Éste debería haber sido el final de todo, pero no fue así. Gormley, arrojado hacia atrás por la conmoción provocada por el terrible poder de Batu, golpeó ruidosamente contra el costado de un coche aparcado detrás del Ford. El agente de policía se volvió para averiguar qué sucedía mientras su compañero bajaba del patrullero. Otro vehículo, un Porsche, frenó con estrépito, y sus faros iluminaron las tres figuras, recortándolas contra la oscuridad. Un segundo después un joven bajó del Porsche, y con rostro preocupado sostuvo a Gormley para que no cayera.
—¡Tío! —dijo mirando a los ojos desorbitados de Gormley, y su tez azulada—. ¡Dios mío, tiene que ser su corazón!
Los dos policías se dieron prisa para ver lo que pasaba.
Dragosani estaba poco menos que paralizado por el cambio en la situación. Todo comenzaba a complicarse. Hizo un esfuerzo para recuperar el dominio de sí mismo y le susurró a Max Batu:
—¡Deprisa! ¡Al coche! —Y luego se volvió hacia el recién llegado; los policías ya estaban junto a ellos, y ofrecían su ayuda.
—¿Qué ha sucedido? —preguntó un agente.
Dragosani reaccionó rápidamente.
—Vi que este hombre se tambaleaba —dijo—, pensé que estaba borracho, pero de todos modos me ofrecí a ayudarlo, y le pregunté si podía hacer algo por él. Murmuró algo sobre su corazón… Iba a llevarlo a un hospital cuando llegó este caballero y…
—Soy Arthur Banks —intervino el aludido—. Éste es sir Keenan Gormley, mi tío. Iba a encontrarme con él en la estación cuando lo vi con estos dos hombres. Pero éste no es el momento ni el lugar para explicaciones. Mi tío sufre del corazón, y tenemos que llevarlo a un hospital. ¡Y de inmediato!
Los dos policías se pusieron en acción. Uno le dijo a Dragosani:
—¿Nos llamará más tarde, señor? Así podemos averiguar uno o dos detalles más. Gracias. —Después ayudó a Banks a subir a su tío al Porsche mientras el conductor del patrullero corría al coche y encendía la luz azul. Luego, cuando Banks arrancó y dio la media vuelta con el Porsche, el agente le gritó:
—¡Síganos, señor! ¡Estaremos en el hospital en un momento!
Un instante más tarde se sentó en el patrullero junto al conductor, y la sirena comenzó a sonar incesante.

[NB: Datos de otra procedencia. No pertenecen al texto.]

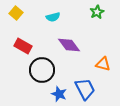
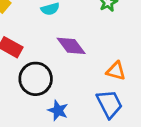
blue trapezoid: (85, 89) -> (109, 104), moved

Dragosani, oscilando entre el estupor y la incredulidad, vio alejarse a los dos coches. Se quedó mirándolos hasta que desaparecieron de la vista y luego, lentamente, subió al Ford y, temblando de ira, se sentó junto a Batu. Un momento después Dragosani cerró la puerta con tal fuerza que por poco se queda con el tirador en la mano.